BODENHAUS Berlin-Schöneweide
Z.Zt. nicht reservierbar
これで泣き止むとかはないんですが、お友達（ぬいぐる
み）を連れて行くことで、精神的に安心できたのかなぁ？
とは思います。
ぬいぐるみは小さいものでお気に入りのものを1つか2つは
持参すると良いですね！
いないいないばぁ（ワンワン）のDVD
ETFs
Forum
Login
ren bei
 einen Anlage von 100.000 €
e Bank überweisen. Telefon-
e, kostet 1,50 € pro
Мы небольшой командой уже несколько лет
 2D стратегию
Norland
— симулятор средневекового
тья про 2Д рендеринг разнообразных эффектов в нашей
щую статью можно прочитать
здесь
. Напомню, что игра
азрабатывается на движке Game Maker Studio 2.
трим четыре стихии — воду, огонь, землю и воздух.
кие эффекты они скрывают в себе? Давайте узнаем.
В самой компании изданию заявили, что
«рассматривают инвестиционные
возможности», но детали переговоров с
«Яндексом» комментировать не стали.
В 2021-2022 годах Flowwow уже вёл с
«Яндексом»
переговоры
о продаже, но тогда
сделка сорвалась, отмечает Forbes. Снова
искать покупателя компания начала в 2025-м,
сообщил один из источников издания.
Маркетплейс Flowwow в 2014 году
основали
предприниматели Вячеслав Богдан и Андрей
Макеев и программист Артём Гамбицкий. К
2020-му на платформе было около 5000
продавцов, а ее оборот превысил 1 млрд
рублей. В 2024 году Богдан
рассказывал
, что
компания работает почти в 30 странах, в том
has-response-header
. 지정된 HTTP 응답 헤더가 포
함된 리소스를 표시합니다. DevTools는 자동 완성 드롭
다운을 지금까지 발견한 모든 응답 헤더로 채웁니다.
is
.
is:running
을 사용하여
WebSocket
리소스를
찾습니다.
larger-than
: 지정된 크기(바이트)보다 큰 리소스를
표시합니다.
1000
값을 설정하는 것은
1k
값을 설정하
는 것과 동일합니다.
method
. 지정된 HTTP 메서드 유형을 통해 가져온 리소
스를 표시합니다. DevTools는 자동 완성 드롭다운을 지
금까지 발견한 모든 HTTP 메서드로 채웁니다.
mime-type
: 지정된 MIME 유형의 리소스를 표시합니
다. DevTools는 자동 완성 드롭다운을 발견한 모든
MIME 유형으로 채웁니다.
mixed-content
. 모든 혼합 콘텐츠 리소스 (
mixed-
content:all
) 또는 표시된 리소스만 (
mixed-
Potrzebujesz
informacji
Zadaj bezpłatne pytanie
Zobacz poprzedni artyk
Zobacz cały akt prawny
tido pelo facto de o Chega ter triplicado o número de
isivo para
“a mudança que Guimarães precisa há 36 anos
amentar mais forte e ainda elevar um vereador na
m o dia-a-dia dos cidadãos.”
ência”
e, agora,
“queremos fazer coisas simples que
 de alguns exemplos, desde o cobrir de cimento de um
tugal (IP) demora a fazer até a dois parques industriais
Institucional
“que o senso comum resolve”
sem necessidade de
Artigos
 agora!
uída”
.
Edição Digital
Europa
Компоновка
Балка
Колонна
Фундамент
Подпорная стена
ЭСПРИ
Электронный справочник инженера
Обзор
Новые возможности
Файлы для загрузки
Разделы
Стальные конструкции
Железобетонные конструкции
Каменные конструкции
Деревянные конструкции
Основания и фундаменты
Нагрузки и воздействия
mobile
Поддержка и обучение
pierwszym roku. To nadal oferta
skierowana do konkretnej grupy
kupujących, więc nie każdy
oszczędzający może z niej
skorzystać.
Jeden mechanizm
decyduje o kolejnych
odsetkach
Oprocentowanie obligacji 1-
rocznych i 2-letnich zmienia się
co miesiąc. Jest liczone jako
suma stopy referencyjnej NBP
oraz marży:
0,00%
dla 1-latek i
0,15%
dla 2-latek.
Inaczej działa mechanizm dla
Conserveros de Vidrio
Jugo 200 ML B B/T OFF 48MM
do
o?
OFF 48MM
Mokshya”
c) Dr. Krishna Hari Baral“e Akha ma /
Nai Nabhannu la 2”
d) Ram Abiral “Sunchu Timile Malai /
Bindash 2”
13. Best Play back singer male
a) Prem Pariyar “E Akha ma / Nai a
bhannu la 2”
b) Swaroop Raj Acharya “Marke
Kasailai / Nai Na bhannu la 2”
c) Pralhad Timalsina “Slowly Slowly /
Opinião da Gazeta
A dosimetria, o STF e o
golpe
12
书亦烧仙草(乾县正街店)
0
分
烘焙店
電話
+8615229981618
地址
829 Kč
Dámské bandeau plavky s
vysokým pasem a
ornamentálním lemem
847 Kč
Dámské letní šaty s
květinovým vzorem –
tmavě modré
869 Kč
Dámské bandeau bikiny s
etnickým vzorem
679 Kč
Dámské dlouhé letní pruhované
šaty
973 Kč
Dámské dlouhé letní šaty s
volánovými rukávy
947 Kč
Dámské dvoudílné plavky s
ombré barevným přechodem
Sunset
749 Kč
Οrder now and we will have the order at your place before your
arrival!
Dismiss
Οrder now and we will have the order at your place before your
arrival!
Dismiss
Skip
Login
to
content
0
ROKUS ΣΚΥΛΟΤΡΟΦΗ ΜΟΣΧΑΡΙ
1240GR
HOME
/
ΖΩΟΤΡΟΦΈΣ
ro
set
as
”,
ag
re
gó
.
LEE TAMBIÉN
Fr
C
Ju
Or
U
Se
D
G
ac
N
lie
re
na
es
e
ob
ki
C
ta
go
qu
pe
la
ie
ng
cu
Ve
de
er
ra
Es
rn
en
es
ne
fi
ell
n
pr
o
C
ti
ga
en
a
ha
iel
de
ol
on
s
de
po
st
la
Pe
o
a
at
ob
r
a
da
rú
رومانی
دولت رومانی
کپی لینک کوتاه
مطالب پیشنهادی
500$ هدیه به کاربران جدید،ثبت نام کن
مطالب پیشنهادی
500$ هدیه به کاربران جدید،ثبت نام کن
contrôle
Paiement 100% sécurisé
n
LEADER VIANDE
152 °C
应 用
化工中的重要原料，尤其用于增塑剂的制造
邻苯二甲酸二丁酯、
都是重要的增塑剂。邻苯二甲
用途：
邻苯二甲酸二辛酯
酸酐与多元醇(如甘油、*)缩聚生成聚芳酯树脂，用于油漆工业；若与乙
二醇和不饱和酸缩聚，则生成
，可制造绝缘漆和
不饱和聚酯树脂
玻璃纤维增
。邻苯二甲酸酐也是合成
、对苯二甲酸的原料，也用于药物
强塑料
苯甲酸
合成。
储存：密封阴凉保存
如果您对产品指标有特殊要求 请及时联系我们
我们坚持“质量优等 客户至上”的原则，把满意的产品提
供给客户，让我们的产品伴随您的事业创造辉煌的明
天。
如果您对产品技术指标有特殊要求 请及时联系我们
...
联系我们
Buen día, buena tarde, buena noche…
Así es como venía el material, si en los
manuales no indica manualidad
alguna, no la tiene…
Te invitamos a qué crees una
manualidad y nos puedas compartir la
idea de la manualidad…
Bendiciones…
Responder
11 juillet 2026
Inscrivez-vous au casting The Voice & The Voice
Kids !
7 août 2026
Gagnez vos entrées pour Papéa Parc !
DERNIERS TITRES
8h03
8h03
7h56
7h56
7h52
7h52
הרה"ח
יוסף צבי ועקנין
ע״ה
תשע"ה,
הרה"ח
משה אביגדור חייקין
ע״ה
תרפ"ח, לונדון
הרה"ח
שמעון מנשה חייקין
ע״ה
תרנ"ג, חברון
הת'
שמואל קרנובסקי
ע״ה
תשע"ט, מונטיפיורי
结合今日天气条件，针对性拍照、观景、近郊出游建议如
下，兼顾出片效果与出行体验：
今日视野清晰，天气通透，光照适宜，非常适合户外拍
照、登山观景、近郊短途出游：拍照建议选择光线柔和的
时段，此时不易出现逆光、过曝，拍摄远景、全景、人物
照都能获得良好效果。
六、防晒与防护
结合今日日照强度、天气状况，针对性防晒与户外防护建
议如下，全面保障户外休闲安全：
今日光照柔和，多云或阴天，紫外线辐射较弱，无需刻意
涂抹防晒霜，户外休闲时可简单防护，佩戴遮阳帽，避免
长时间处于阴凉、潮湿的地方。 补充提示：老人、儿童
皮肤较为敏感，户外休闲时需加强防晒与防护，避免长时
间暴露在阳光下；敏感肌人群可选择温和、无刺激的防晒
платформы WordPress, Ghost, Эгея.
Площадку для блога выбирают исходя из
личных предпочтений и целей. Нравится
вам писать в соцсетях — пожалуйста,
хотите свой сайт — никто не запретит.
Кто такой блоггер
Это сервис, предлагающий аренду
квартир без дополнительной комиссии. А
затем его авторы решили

» TASK INSTRUCTIONS:
Copy the entries above exactly, but only from the line holding "трим четыре стихии" through the line holding "искать покупателя компания", both included.

» SOLUTION:
трим четыре стихии — воду, огонь, землю и воздух.
кие эффекты они скрывают в себе? Давайте узнаем.
В самой компании изданию заявили, что
«рассматривают инвестиционные
возможности», но детали переговоров с
«Яндексом» комментировать не стали.
В 2021-2022 годах Flowwow уже вёл с
«Яндексом»
переговоры
о продаже, но тогда
сделка сорвалась, отмечает Forbes. Снова
искать покупателя компания начала в 2025-м,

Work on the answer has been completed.